# What is regression analysis? Definition and meaning

The definition and meaning of regression analysis, in statistical modeling, is a way of mathematically sorting out a series of variables to determine which ones have an impact and how they relate to one another. In other words, regression analysis helps you determine which factors matter most and which can be ignored. It also helps us determine which factors interact with each other – and possibly most importantly, it helps us find out how certain we are about all the factors we are examining.

Regression analysis is a statistical measure that is used in investing, finance, sales, marketing, science, mathematics and a number of other disciplines that tries to determine how strongly related one *dependent variable* is to a series of other changing variables, usually referred to as *independent variables*.

The *dependent variable* is the one that you focus on – you want to know whether it is being affected, by how much, and by what. *Independent variables* are the factors that may or may not affect the dependent variable (*Dependent *receives the impact, while *Independent* provides – or not – the impact)

Financial and investment managers say that it helps them value assets and understand how different variables are related, such as the price of commodities and the shares of companies that deal in those commodities.

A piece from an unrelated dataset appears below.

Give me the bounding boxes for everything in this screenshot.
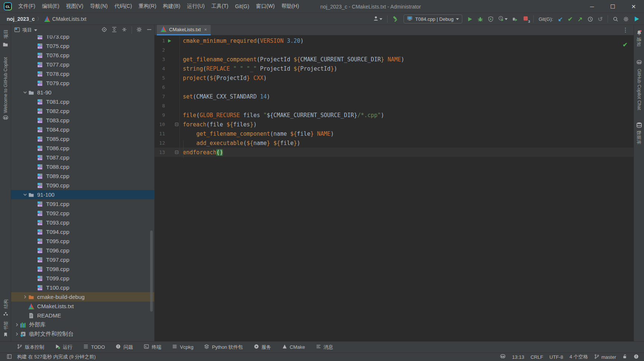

*The dependent variable (e.g. sales figures) is on the y axis, and the independent variable (e.g. price) is on the x axis. We try to form a relationship between these two variables and draw a line. A positive relationship is one where both the independent and dependent variables go up and down together. You get a negative relationship when they move in opposite directions.*

**Regression analysis in sales**

Imagine you are a sales manager and you are trying to predict next month’s figures. You know that there are dozens, and maybe even hundreds of factors that can impact the number, from the time of year to rumors that a new improved model is about to be unveiled to a competitor’s promotion.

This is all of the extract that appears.